**Input:**
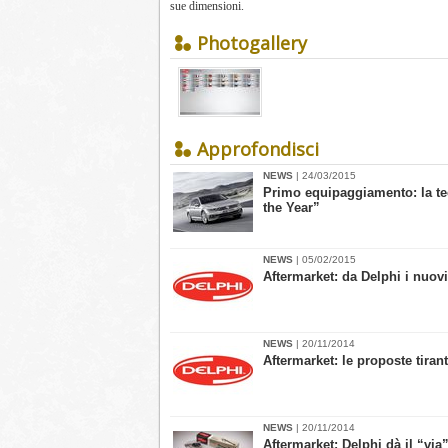
sue dimensioni.
Photogallery
Approfondisci
NEWS
| 24/03/2015
Primo equipaggiamento: la te
the Year”
NEWS
| 05/02/2015
Aftermarket: da Delphi i nuov
NEWS
| 20/11/2014
Aftermarket: le proposte tirant
NEWS
| 20/11/2014
Aftermarket: Delphi dà il “via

**Directions:**
The copy should match each line above exactly and contain no images.

**Output for this task:**
sue dimensioni.
Photogallery
Approfondisci
NEWS
| 24/03/2015
Primo equipaggiamento: la te
the Year”
NEWS
| 05/02/2015
Aftermarket: da Delphi i nuov
NEWS
| 20/11/2014
Aftermarket: le proposte tirant
NEWS
| 20/11/2014
Aftermarket: Delphi dà il “via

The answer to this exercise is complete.